Snake in the Grass?

The following is a letter just sent to the editor of the Des Moines Register. I will be talking more about The Family later…

Dear Sir

Senator Grassley needs calling to account for his outrageous statements addressed to senior citizens at his Iowa town hall meeting yesterday that they "have every right to fear" that the government will "pull the plug on grandma" as part of the proposed health care reform. It is well established that there is no such provision being proposed and that the rumor of so-called "death panels" was created by a lobbyist for the health care industry whose interests lie in tarnishing any kind of reform that threatens to diminish their excessive profiteering. If anyone is "pulling the plug" on people's health care at the moment, it is the insurance companies who deny coverage to people in need of treatment under the guise of "pre-existing conditions".

Senator Grassley has received millions of dollars in campaign donations from the health care industry over the course of his political career. According to a recent book The Family: The Secret Fundamentalism at the Heart of American Power by Jeff Sharlett, he is also a member of a secretive religious cult that is very influential in Washington, DC, and believes that power and privilege belong to a chosen few and not to the whole population. The Family or Fellowship as it is also known, has recently received widespread publicity for its involvement in covering up extramarital affairs and other scandals involving some of its members, including Governor Mark Sanford of South Carolina and Senator John Ensign of Nevada, and for having ties to third world dictators and oppressive regimes.

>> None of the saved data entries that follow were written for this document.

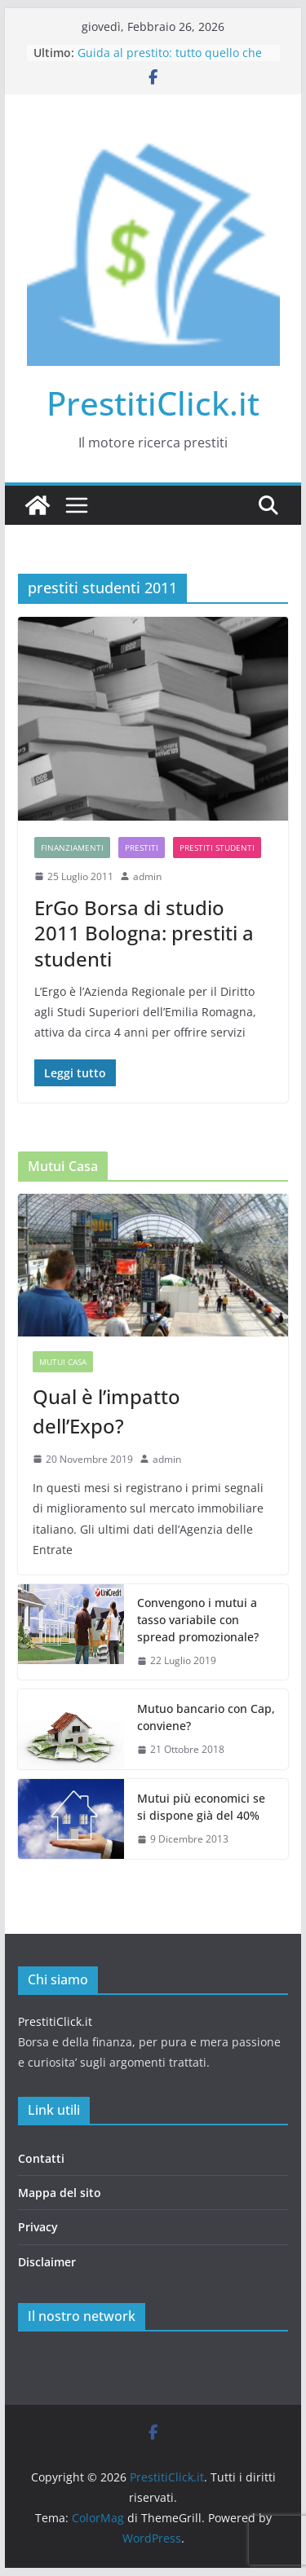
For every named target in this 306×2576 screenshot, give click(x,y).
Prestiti (141, 847)
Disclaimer (47, 2262)
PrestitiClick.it (153, 403)
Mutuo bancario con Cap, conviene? (206, 1717)
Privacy (38, 2227)
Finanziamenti (72, 847)
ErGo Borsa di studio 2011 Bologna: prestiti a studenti (144, 932)
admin (147, 876)
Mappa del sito (59, 2192)
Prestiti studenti (217, 847)
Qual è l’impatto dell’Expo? (106, 1411)
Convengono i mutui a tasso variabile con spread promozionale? (198, 1620)
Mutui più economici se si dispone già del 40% (201, 1806)
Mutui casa (62, 1361)
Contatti (41, 2158)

The question is: Who does Senator Grassley really represent: his corporate donors, a skewed set of political/religious beliefs, or the people of Iowa? If he cannot honestly represent the interests of the people who elected him, many of whom are desperately in need of help with rising health care costs, he should do the honorable thing and resign so that someone can replace him who has the best interests of all their constituents at heart .

Postscript: Turns out senator Grassley voted for the same provision he is so against now in the Medicare Bill of 2003, according to this entry by Amy Sullivan in the Swampland blog on Time magazine online:

"You would think that if Republicans wanted to totally mischaracterize a health care provision and demagogue it like nobody's business, they would at least pick something that the vast majority of them hadn't already voted for just a few years earlier. Because that's not just shameless, it's stupid.

Yes, that's right. Remember the 2003 Medicare prescription drug bill, the one that passed with the votes of 204 GOP House members and 42 GOP Senators? Anyone want to guess what it provided funding for? Did you say counseling for end-of-life issues and care? Ding ding ding!!"